But it is always risky to have your activities housed on an external host. Eduspaces was a free service, hosted and moderated (without compensation) by two individuals interested in the advancement of free, open source software for use by the educational community, we should be a little thankful.

Many schools and faculty are making use of proprietary web services - like Facebook. If it should shut down I doubt there would be much chance of retrieving data. Were Dave and Ben great communicators? That's debatable. Were they funded and supported by those who benefitied from the use of Elgg and eduspaces? Hmm? No. And Elgg isn't suffering as an environment simply because Eduspaces is shutting down. Heck, even if Elgg shuts down we will continue to use the elgg installations we have on our server, and we will continue to add functions as required. Dave and Ben have established a platform, and made it available for personal customization. They have also left a legacy by contributing to the demise of proprietary learning and content mgmt systems and adding social components to authentic, reflective learning, and the creation and development of learning communities that thrive within and without and beyond the confines of program length and institutional membership. Lifelong, lifewide learning and the integration of formal and informal learning is now a true possibility thanks to advances like Elgg.

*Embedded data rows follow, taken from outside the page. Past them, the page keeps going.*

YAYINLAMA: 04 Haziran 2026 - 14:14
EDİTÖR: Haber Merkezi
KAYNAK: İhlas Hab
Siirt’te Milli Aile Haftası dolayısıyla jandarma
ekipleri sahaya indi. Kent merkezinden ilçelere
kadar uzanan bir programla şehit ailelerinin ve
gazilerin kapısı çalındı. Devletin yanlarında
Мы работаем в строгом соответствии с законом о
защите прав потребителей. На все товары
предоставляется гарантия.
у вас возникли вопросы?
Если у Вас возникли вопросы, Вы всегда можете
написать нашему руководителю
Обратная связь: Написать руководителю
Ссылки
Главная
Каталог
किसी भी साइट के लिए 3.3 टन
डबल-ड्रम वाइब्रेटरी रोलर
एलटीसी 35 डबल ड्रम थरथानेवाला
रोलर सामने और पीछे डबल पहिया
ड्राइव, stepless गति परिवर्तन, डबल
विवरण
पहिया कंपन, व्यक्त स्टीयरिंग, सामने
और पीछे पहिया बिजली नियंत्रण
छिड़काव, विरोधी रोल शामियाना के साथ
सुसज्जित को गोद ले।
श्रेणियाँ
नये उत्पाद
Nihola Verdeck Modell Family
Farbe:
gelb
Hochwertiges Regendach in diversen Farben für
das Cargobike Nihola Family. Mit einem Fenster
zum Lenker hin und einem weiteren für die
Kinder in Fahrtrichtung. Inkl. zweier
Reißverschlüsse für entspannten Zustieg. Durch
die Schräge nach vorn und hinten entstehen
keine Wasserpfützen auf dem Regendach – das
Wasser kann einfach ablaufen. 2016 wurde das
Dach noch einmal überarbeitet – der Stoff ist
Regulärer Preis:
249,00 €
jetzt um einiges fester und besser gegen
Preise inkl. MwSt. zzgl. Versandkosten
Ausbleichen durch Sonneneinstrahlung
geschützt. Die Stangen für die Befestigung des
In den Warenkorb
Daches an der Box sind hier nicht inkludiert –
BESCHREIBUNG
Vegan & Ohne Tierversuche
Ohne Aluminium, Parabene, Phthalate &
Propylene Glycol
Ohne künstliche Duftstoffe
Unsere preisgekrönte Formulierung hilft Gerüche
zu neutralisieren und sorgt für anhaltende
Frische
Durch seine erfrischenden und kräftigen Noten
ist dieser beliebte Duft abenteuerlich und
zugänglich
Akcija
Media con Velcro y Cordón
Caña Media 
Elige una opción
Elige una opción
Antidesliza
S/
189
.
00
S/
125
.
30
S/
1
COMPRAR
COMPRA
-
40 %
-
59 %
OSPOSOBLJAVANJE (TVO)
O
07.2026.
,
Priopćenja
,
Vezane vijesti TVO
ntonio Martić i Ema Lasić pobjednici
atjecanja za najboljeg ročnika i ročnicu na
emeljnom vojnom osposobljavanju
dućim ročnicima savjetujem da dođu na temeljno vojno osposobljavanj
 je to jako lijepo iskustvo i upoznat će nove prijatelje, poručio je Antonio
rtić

I agree that their actions are rushed, and they didn't 'discuss" with the community. And the optics aren't good - especially since eduspaces was a demonstration site of Elgg - Elgg may suffer as a result.

But the real question, as Graham rightly points out is that there was no organization to the comunity. We talk about organic development of free and open learning space like elgg, (eg. eduspaces) yet we often don't put an organizational framework around it (not management framework). What are the roles and responsibilities of site managment, moderation and of community members?

What the actions of Dave and Ben have demonstrated is that organic growth should not mean a hands off laissez-faire approach to community development. Organic Communities need cultivation. Trust must be earned , but it cannot be assumed. We trusted that Eduspaces would always be there for us, even if we as part of that community never contributed to its management. perhaps dave and Ben never saw eduspaces as their community - it was ours. maybe we are the ones who never established trust. Inevitably, all things come to an end. Even free, open, organic spaces.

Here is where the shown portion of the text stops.